Koffie’s vs koffies: how to find evidence of Dutch usage problems?

Marten van der Meulen is the next student in my MA course Testing Prescriptivism to write a blog post:

While recently investigating a piece on the greengrocer’s apostrophe, I read an earlier piece on the Bridging the Unbridgeable blog about an occurrence of koffie’s. The writer of the piece tries (succesfully in my opinion) to identify the reason for this usage. Whether variation between plural koffies and koffie’s is perceived as an actual Dutch usage problem is hard to say, because of the apparent lack of Dutch usage guides where we might be able to check this. I am, however, interested to see whether this is a completely accidental case, or if it is part of a larger usage phenomenon. The problem is, though, that finding structural data for Dutch usage is somewhat more complicated than for English . Nevertheless, based on some simple searches I can say that the use of plural koffie’s is far from incidental.

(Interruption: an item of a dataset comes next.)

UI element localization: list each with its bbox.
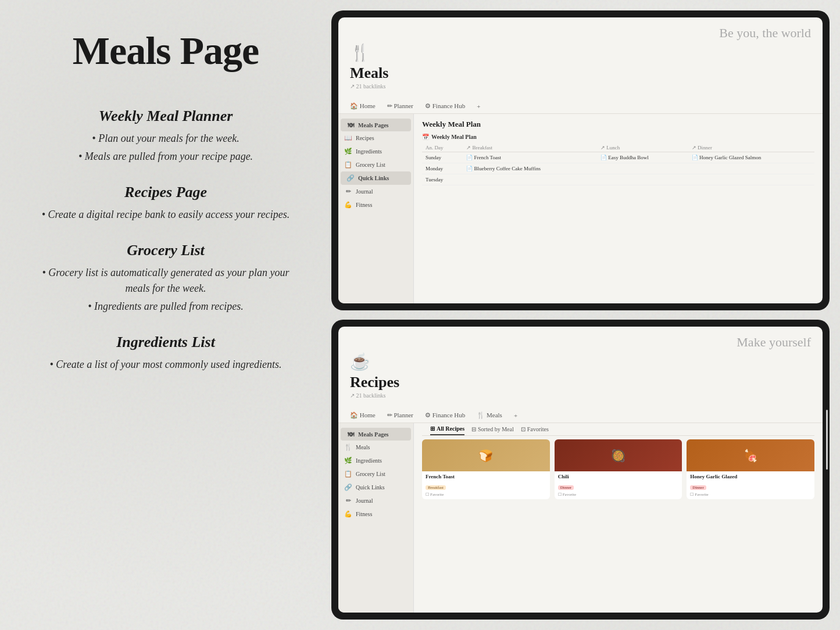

The main reason the search is somewhat difficult is that there are no readily available Dutch corpora online. English has the BNC and COCA, but the Dutch corpora such as the Corpus Gesproken Nederlands (Corpus Spoken Dutch) and various others have limited access. Futhermore, there is no Dutch option available in Google N-gram, which is a shame, since the program is very well suited to perform a comparative search such as koffie’s/koffies.

koffie's: a twitter searchHowever, there are two simple ways in which searches for koffie’s/koffies can be done, both on Twitter as on Google. All you have to know is a simple restriction, namely lang:nl, as in <lang:nl “koffie’s”>. This restricts any queries to only include tweets or pages written in Dutch. And for the question I’m interested in here, this yields some nice results: while a Twitter search does not provide us with a numerical frequency, it does at least show that the usage does occur. Frequency is noted in a similar Google search: lang:nl produced 13,500 hits when I searched for koffie’s, versus 40,900 for koffies.

The problem with these searches is that they do not disambiguate between possessive and plural, or that they don’t observe word boundaries, as in the first hit: the results have to be cleaned up manually. But even a quick look at the top results shows that the query for koffie’s produced mostly plurals. The anecdotal evidence is solidified! There does seem to be structural variation in Dutch between koffie’s and koffies. The next step (on which more later) will be to extend this finding to include more words in Dutch ending in –ie. Let me know if you have come across any words, so I can investigate them.